PREVENTING HONEST MISTAKES
Loss-prevention experts suggest that retailers take a positive approach to implementing cashier-monitoring programs, using them to encourage better performance as well as deter theft. "Retailers are integrating awareness programs with automated processes along with disciplined implementations to drive [shrink] figures down," said Larry Miller, president of Trax Software, Scottsdale, Ariz.
"It is not necessary just to catch people stealing," said Kathie Bulson, senior vice president, sales and marketing, CA Technology. "These systems help make sure retailers are operating correctly. Not every cashier is dishonest, but they do make mistakes. The systems also help identify cashiers who are having a difficult time scanning and suggest what to do to make them more efficient."
"These systems actually have more of an impact as a training tool," said Scott Bohm, director, loss prevention, Southern Division, Pathmark, Carteret, N.J. "We are able to do so much more in so much less time, plus we can use it as an awareness tool. That has the best impact."
For example, Bohm said Pathmark systems were used to explore how and why cashiers select the "clear" key. "The first thing cashiers do when an alarm sounds is hit the clear key," he said. "It's simple instinct. But this can be a problem when the alarm sounds because alcohol or tobacco products are included in an order."
Brown's ShopRite, Bellmawr, N.J., recently uncovered a procedural error through its cashier-monitoring systems after opening a new store and offering customers a 10% discount on net orders. Suspicions were raised when, after the first week, the redemption rate looked high.

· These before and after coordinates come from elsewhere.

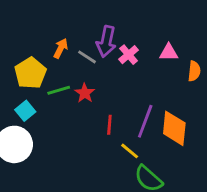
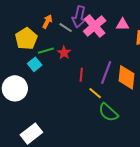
pink cross: (129, 55) -> (95, 26), size x1.6
cyan square: (25, 111) -> (35, 64), moved

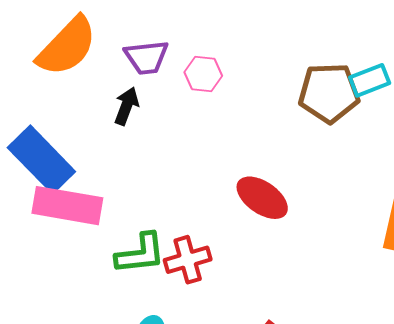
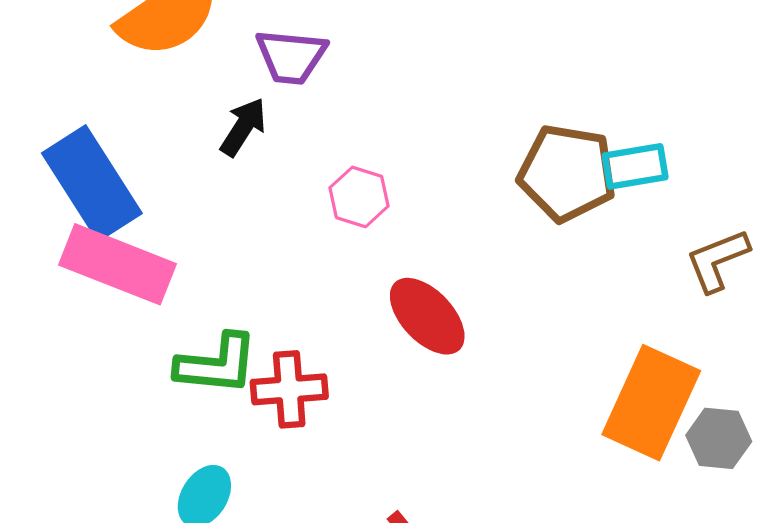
pink hexagon: (203, 74) -> (359, 197), moved

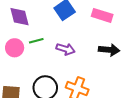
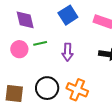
purple arrow: (66, 49) -> (68, 52), turned 72

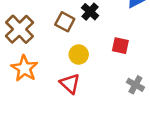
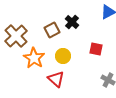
brown square: (65, 22) -> (52, 30), turned 35
orange star: (24, 68) -> (34, 58), moved

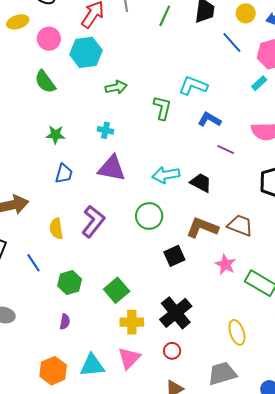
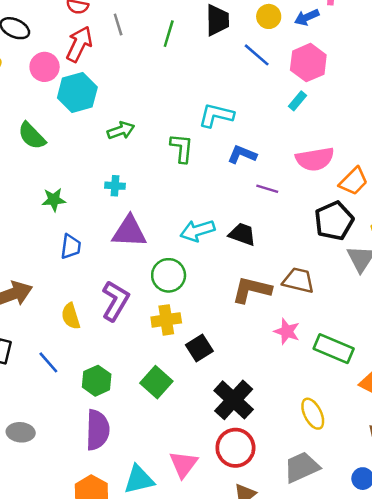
pink circle: (49, 39) -> (45, 67), moved
green circle: (149, 216) -> (169, 275), moved
black square: (174, 256) -> (199, 348), moved
purple semicircle: (65, 322) -> (97, 430), size x2.0
yellow cross: (132, 322) -> (166, 320), moved
red circle: (172, 351) -> (235, 448), size x1.8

"We went into the system to take a look and evaluated specific orders," said Bill Murray, director, loss prevention. "We discovered that cashiers were taking the discount off the gross sale. The errors were made because the cashiers did not fully understand the procedure. Luckily, we caught it in the second week of the program."
Another Northeastern chain reported a similar cashier error. The retailer's intention was to reward frequent shopper cardholders with a 10% discount on net orders. As with Brown's ShopRite, a training error led cashiers to take that reduction on the gross sale.
One Upper Midwest operator claims a 50% return on investment on its cashier-monitoring/video systems from simply identifying such procedural errors.
Another chain in the Southeast discovered a deficiency in cashier training that cost it $70 on one order alone. Cashiers thought that if a scan could not be completed on an item, then the customer would get that item free. In actuality, the procedure is that if the checkout price does not match the shelf price, then the customer receives that item free.
Another Eastern retailer spied front-end personnel double-bagging every order. By realigning training in this one unit alone, the company cut paper costs and bagging time.